Heteroaromatization and nickel catalysis enabled decarbamoylative arylations and borylations of tertiary amides
Hang Chen, Dong‐Huang Chen, Pei‐Qiang Huang
Abstract
The direct transformation of amides has attracted considerable attention in recent years, which has resulted in many valuable synthetic methods.

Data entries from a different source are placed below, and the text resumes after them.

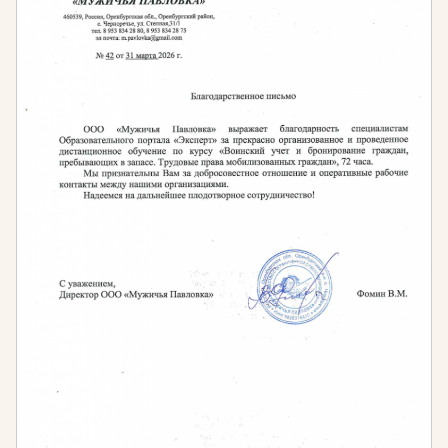
территорий Российской Федерации на период
до 2030 года
Пройдя дистанционный курс, вы получите диплом
или удостоверение установленного государством
образца, подтверждающие ваше право работать в
этой области. Полученные знания вы сможете
успешно применить в своей дальнейшей
профессиональной деятельности. Обращайтесь к
нам, и получите детальную информацию по всем
интересующим вас вопросам.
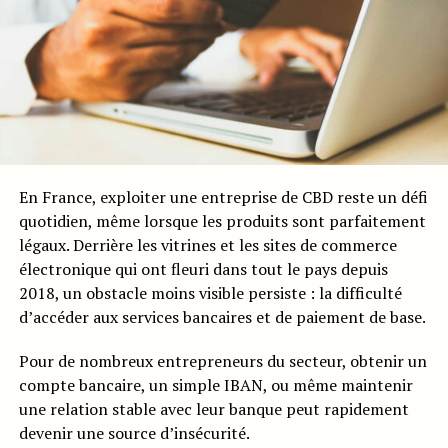
En France, exploiter une entreprise de CBD reste un défi
quotidien, même lorsque les produits sont parfaitement
légaux. Derrière les vitrines et les sites de commerce
électronique qui ont fleuri dans tout le pays depuis
2018, un obstacle moins visible persiste : la difficulté
d’accéder aux services bancaires et de paiement de base.
Pour de nombreux entrepreneurs du secteur, obtenir un
compte bancaire, un simple IBAN, ou même maintenir
une relation stable avec leur banque peut rapidement
devenir une source d’insécurité.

However, the direct, catalytic decarbamoylative cross-couplings of native amides remain underexplored and challenging. Here, we demonstrate that catalytic intermolecular decarbamoylative C–C arylation and C–B borylation of N-acylpyrrole-based tertiary amides can be achieved using nickel⋅N-heterocyclic carbene (NHC) catalysis, yielding biaryl compounds and boronic esters, respectively. Furthermore, this method can be extended to other N-acylpyrrole-type amides, such as N-acylindoles and N-acylcarbazoles, and for the C–B borylation, to N,N-diphenyl-type amides, which act as surrogates for electrophilic aryl and alkyl partners. To our knowledge, this represents the first example of catalytic decarbamoylative functionalization of planar N-acylpyrrole-type amides. Importantly, we propose the concept of heteroaromatization (aza-aromaticity) effect to account for the high electrophilicity of planar N-acylpyrrole-type amides.